OpenAI Crawl Performance Tripled Since GPT-5, Data Shows

OpenAI’s automated crawling activity is estimated to have nearly tripled after the launch of GPT-5, according to a new analysis from Botify and guest author Chris Long.
On the Botify dataset, the OpenAI search session now logs more events than its training session. That’s a change from the pre-GPT-5 era.
Long, founder of SEO consultancy Nectiv, analyzed nearly 7 billion OpenAI-bot log events from Botify’s business client dataset from November 2024 to March 2026.
What the Data Shows
Two out of three OpenAI Botify users measured a performance increase during the launch of GPT-5.
OAI-SearchBot, which retrieves content when ChatGPT performs web searches, recorded approximately 3.5x more events after August 2025. That works out to approximately 2.2 billion additional events in the Botify dataset.
GPTBot, which collects training data, recorded approximately 2.9x more events in the same time period. That’s another 1.8 billion events.
The third user agent, ChatGPT-User, has gone in the opposite direction. Long-term we report a 28% decrease in ChatGPT-User log events between December 2025 and March 2026. ChatGPT-User fires when a ChatGPT session downloads a page on behalf of a user, so the decrease measures user-initiated downloads included rather than overall ChatGPT usage.
The long period offers two possible readings. Another is that several sessions may start downloading pages in real time. Another, suggested by the Botify team, is that OpenAI may rely more on cached or indexed resources, reducing the need to fetch pages in real time. Long does not choose between them.
Search Bot Now Outpaces Training Bot
Prior to GPT-5, OAI-SearchBot and GPTBot performed almost in volumes even on the Botify dataset, with an average of about 0.95 search events per training event. After GPT-5, that ratio increased to about 1.14.
The pattern is consistent with what Dan Petrovic wrote in August 2025 about GPT-5, saying that OpenAI was looking for more answers through live search than trained memory. Botify’s data is consistent with that study.
Industrial Decline
Post-GPT-5 search bot growth varies by industry. Healthcare sites saw approximately 740% more OAI-SearchBot activity after launch; Media and Publishing, 702%; and Marketing, Software, and Sales, 190-216%.
Travel sites had a very small increase of 30%. The balance of search and training also varies. We are long reporting a +256% resolution difference for OAI-SearchBot to GPTBot for Media/Publishing, the biggest gap ever. Software and Internet depend on search, training like healthcare and retail, with -50% and -33%. GPTBot works very well overall.
Botify and Long suggest that OpenAI routes accelerate brands differently: news queries trigger live searches, health and product queries rely on trained knowledge.
How OpenAI’s Crawl Compares to Google’s
Even after three iterations, OpenAI’s crawl function is much smaller than Google’s.
In Botify’s most recent 30-day window, Googlebot registered 18.2 billion events, compared to 887 million events from OpenAI searchers combined. That puts OpenAI at about 4% of Google’s analytics volume.

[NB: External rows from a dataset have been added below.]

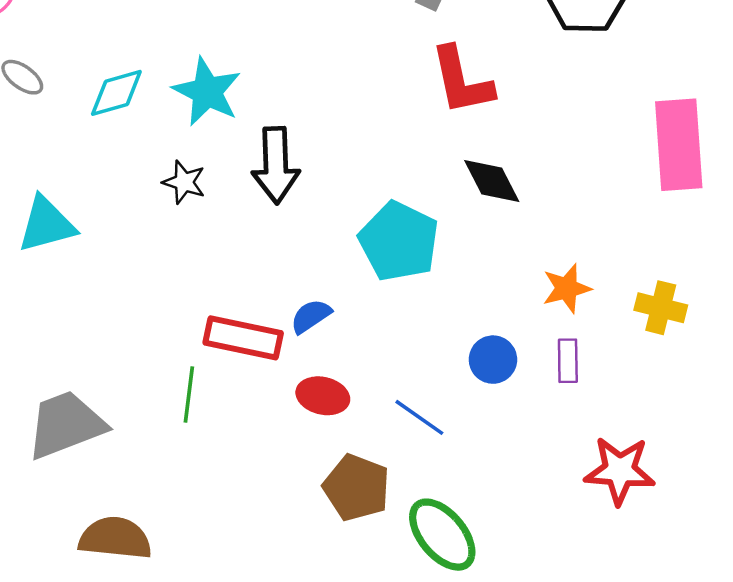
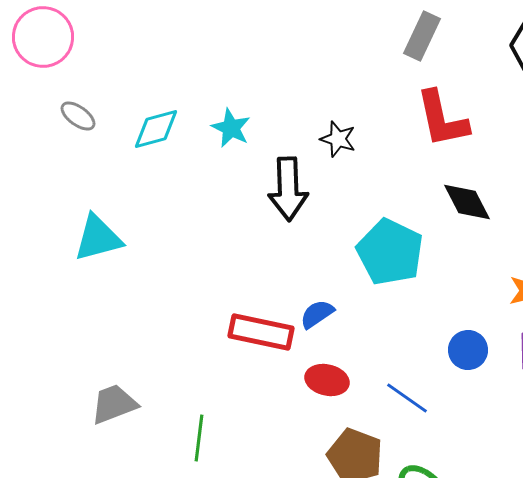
cyan star: (207, 92) -> (231, 128), size x0.7
black star: (184, 182) -> (338, 139), moved
green line: (189, 395) -> (199, 438), moved
gray trapezoid: (66, 425) -> (114, 404), size x0.7

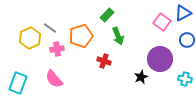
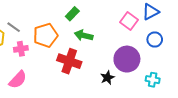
green arrow: (118, 36) -> (84, 35), turned 126
red cross: (104, 61) -> (69, 61), size x1.6
pink semicircle: (54, 79) -> (18, 80), turned -96

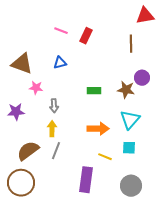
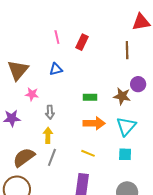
pink line: (61, 31) -> (57, 37), turned 56
brown triangle: (22, 64) -> (18, 70), turned 50
orange arrow: (98, 129) -> (94, 123), moved
yellow line: (105, 157) -> (88, 153), moved

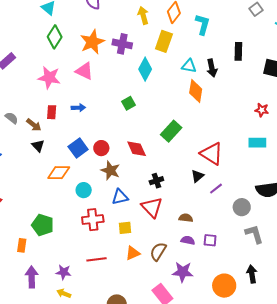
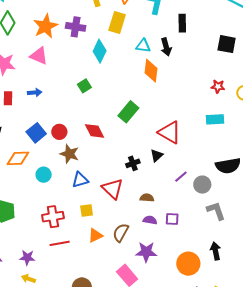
black rectangle: (238, 51) -> (182, 23), moved
black cross: (156, 181) -> (133, 163), moved
purple line: (216, 189) -> (181, 177), moved
red cross: (93, 220) -> (53, 217), moved

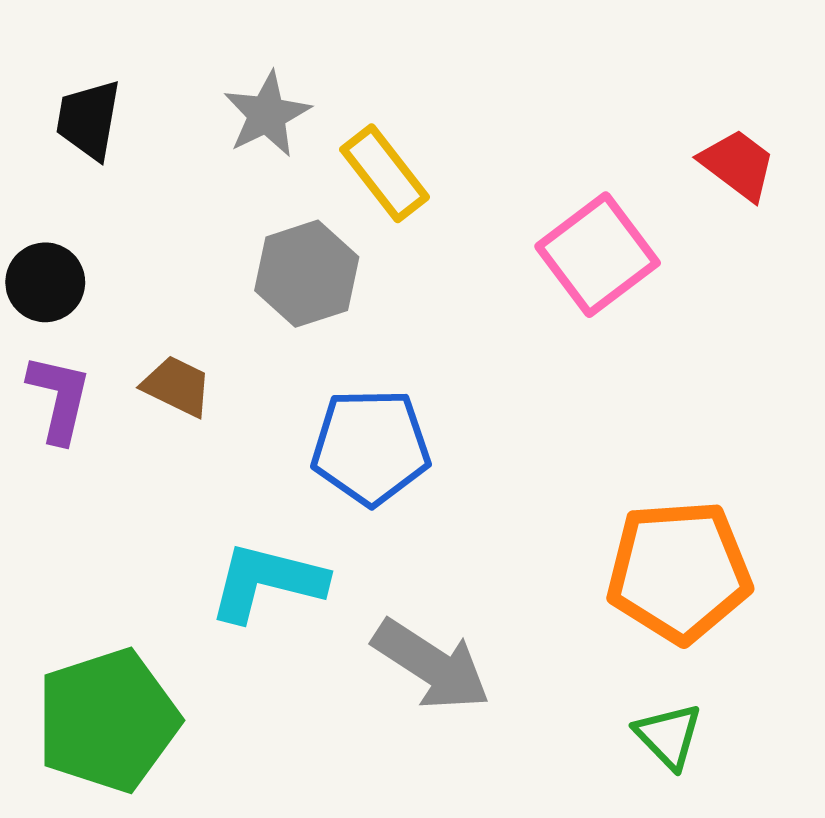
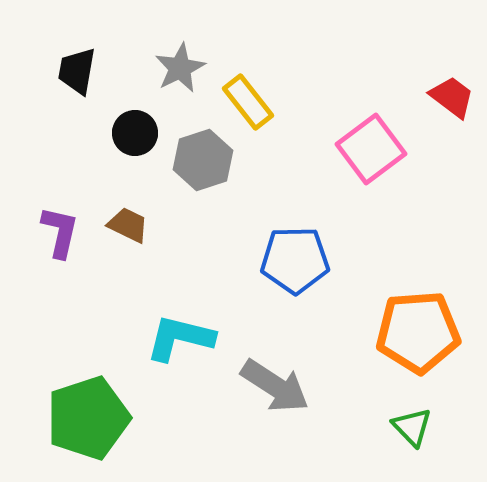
black circle: (45, 282) -> (135, 133), moved
blue pentagon: (371, 447) -> (295, 260), moved

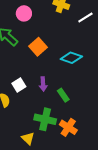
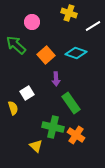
cyan diamond: (71, 58) -> (76, 53), moved
purple arrow: (43, 84) -> (56, 79), moved
green rectangle: (63, 95) -> (71, 103), size x1.5

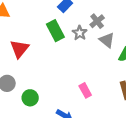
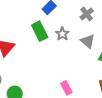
gray cross: (97, 21) -> (87, 14), moved

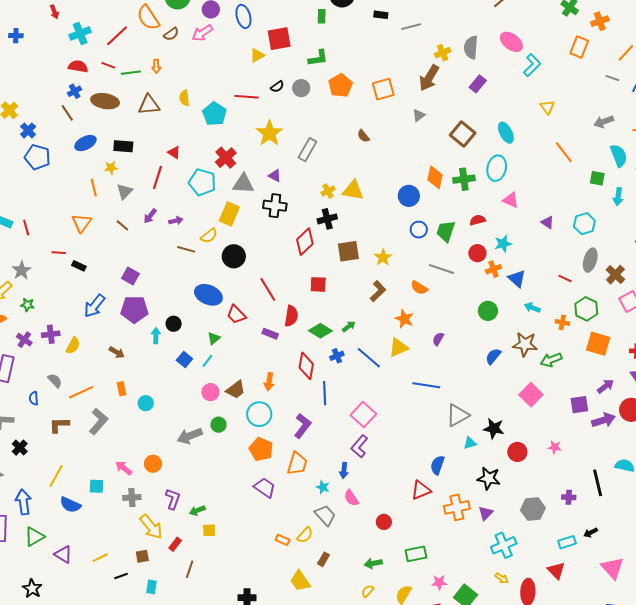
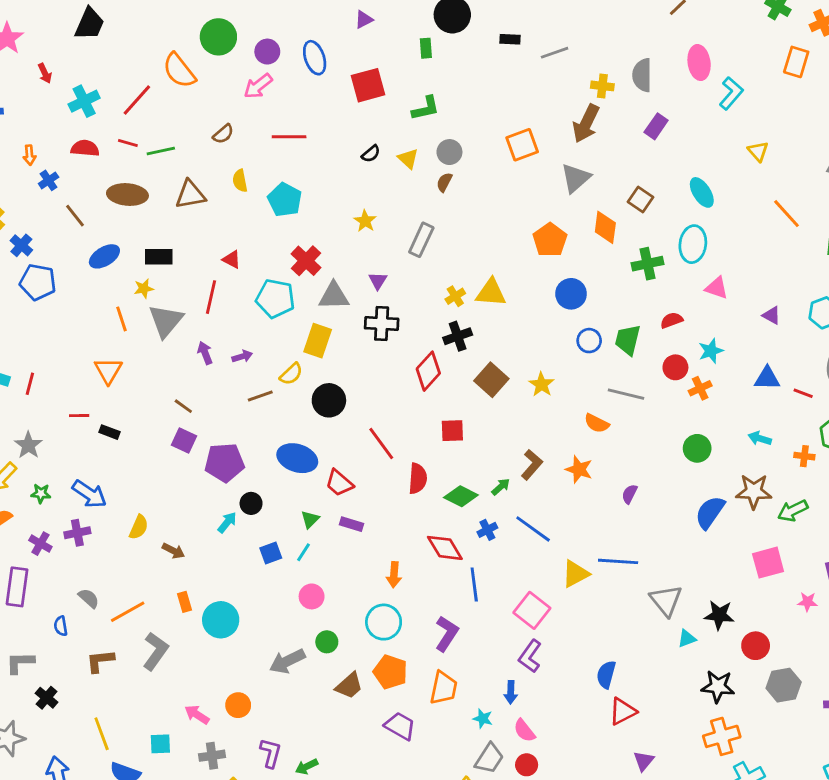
brown semicircle: (171, 34) -> (223, 134), moved
pink ellipse: (511, 42) -> (699, 63), turned 50
yellow cross: (443, 53) -> (602, 86), turned 35
yellow triangle: (257, 55) -> (408, 159), moved, turned -42
orange arrow: (156, 66) -> (29, 155), moved
orange pentagon: (340, 85) -> (550, 240), moved
gray circle: (301, 88) -> (449, 152), moved
blue cross: (75, 91) -> (49, 180), moved
red line: (247, 97) -> (289, 137), moved
gray triangle: (419, 115) -> (576, 178), size x1.6
yellow star: (269, 133) -> (365, 221), size x0.6
brown square: (463, 134) -> (640, 199), size x0.7
brown semicircle: (363, 136) -> (444, 182), moved, turned 72
purple triangle: (275, 176) -> (378, 281), turned 40
orange diamond: (435, 177) -> (605, 227), moved
gray triangle: (125, 191) -> (166, 321), size x1.5
purple arrow: (150, 216) -> (205, 353), turned 126
brown line: (122, 225) -> (183, 406), moved
red line: (26, 228) -> (30, 384), turned 35
brown line: (186, 249) -> (260, 396), turned -30
brown square: (348, 251) -> (491, 380), turned -35
blue triangle: (517, 279) -> (767, 378), moved, turned -36
brown L-shape: (378, 291) -> (532, 465), moved
blue arrow: (95, 306) -> (89, 494), moved, turned -90
purple pentagon: (134, 309) -> (224, 463), moved
purple rectangle: (270, 334) -> (352, 524), moved
cyan arrow: (156, 336) -> (227, 522), turned 42
yellow semicircle: (73, 346) -> (139, 527), moved
yellow triangle: (399, 348) -> (575, 574), moved
blue semicircle: (493, 356) -> (710, 512), size x1.4
blue square: (184, 359) -> (271, 553), turned 35
red diamond: (306, 366) -> (445, 548), turned -36
brown trapezoid: (236, 390) -> (349, 686), moved
pink square: (531, 395) -> (768, 563), turned 35
cyan circle: (146, 403) -> (221, 620), size x1.6
gray triangle: (458, 415) -> (666, 600), turned -35
pink star: (555, 447) -> (808, 602), moved
blue semicircle: (437, 465) -> (606, 675), moved
yellow line: (56, 476) -> (102, 734), turned -45
orange cross: (457, 507) -> (722, 736), moved
gray hexagon: (533, 509) -> (784, 685), moved
purple triangle: (486, 513) -> (644, 761), moved
gray trapezoid: (325, 515) -> (489, 758), turned 80
red circle: (384, 522) -> (527, 765), moved

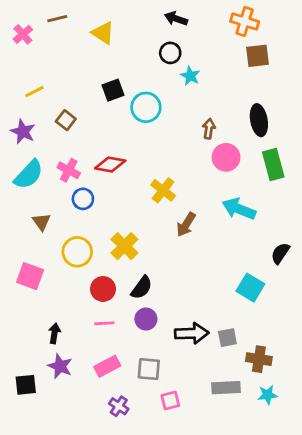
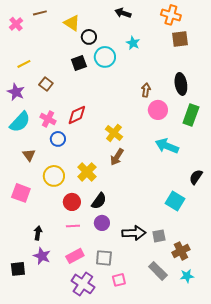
black circle: (170, 53) -> (89, 37), moved
cyan star: (190, 76) -> (133, 43), moved
cyan circle: (146, 107) -> (105, 57), moved
red diamond: (110, 165) -> (77, 115), turned -35
green rectangle: (273, 165) -> (191, 115), turned 35
brown arrow: (186, 225) -> (117, 157), moved
brown cross: (259, 359) -> (181, 251), turned -36
gray rectangle: (226, 388) -> (158, 271), turned 48
purple cross: (119, 406) -> (83, 284), size x1.6

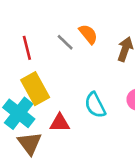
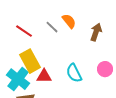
red line: (27, 48) -> (24, 31), turned -42
red triangle: (60, 123) -> (44, 76), moved

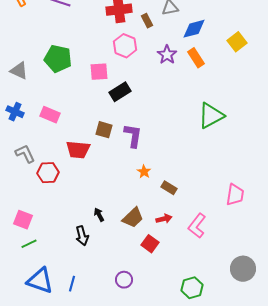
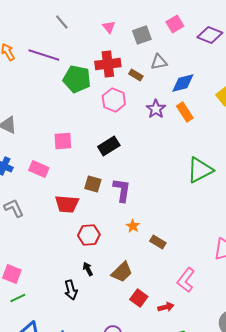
brown rectangle: (147, 21) -> (136, 75), turned -32
green pentagon: (58, 59) -> (77, 79), moved
pink square: (99, 72) -> (63, 141), moved
red hexagon: (48, 173) -> (89, 235), moved
red arrow: (164, 219) -> (166, 307), moved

Last year, the same comparison was Google’s 15 billion events to OpenAI’s 207 million events, or about 1.38%. The gap is closing, although Google’s visibility is still 20 times greater in absolute terms.
Bingbot registered about 5.49 billion events in the latest window, putting OpenAI at about 14% of Bing.
How to Make Commercial Content
Botify’s dataset, which includes business customers in retail, ecommerce, technology, publishing, travel and marketplaces. The analysis was done by Long as a guest writer on Botify’s blog.
To be clear, Botify sells log analysis and AI bot management software, and the post promotes a follow-up webinar and product demo.
The dataset turns to the websites of large companies rather than the opposite part of the web.
Why This Matters
On the Botify dataset, OAI-SearchBot now generates more log events than GPTBot. Sites that only block GPTBot do not block the bot OpenAI says is used to display websites in ChatGPT search results.
Sites that block OAI-SearchBot may not be included in ChatGPT search results.
How Does This Relate to Other Reports?
Botify’s findings are consistent with patterns reported by other vendors. An Alli AI analysis covered earlier this month found that OpenAI’s ChatGPT-User made 3.6x more requests than Googlebot on a small WordPress-heavy sample. Hostinger’s analysis found OAI-SearchBot’s website coverage to reach 55% while GPTBot’s coverage dropped. Akamai’s latest bot traffic report showed OpenAI leading AI bot traffic on publishing sites.
Reports suggest that the clarity of AI training and AI search crawling needs to be measured separately, especially as OAI-SearchBot’s work grows.